Walk Out Walk On Deborah Frieze, Margaret Wheatley 2011
All I can say is that this book made me begin to question a lot of things. The authors take you on a journey through a non-fiction, first-person account of communities around the world stepping up and taking charge of their communities rather than waiting around for experts to come save them. If you have ever been part of a grassroots community (like Edcamp) this book will speak to you. If you haven’t, it will open your mind.

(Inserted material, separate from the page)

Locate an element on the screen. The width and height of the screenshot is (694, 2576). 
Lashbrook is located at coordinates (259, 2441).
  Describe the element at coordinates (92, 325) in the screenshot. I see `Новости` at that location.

Teacher Man Frank McCourt 2005
My grandparents gave this book to me years ago (probably when it first came out) and it took a while for me to pick it up. When I did, I was immediately glad I had. This is an autobiography of a teacher in New York City. McCourt’s story is one of persistence, dedication and inspiration for anyone who has ever taught.
The Element Sir Ken Robinson 2009
By now, Robinson is almost a hero in the education world for his influential TED talk about creativity. After watching his video for the umpteenth time, I finally purchased his book. I was not disappointed. While not an educator, I found the stories inside inspiring and the message to discover and follow your passions a powerful one.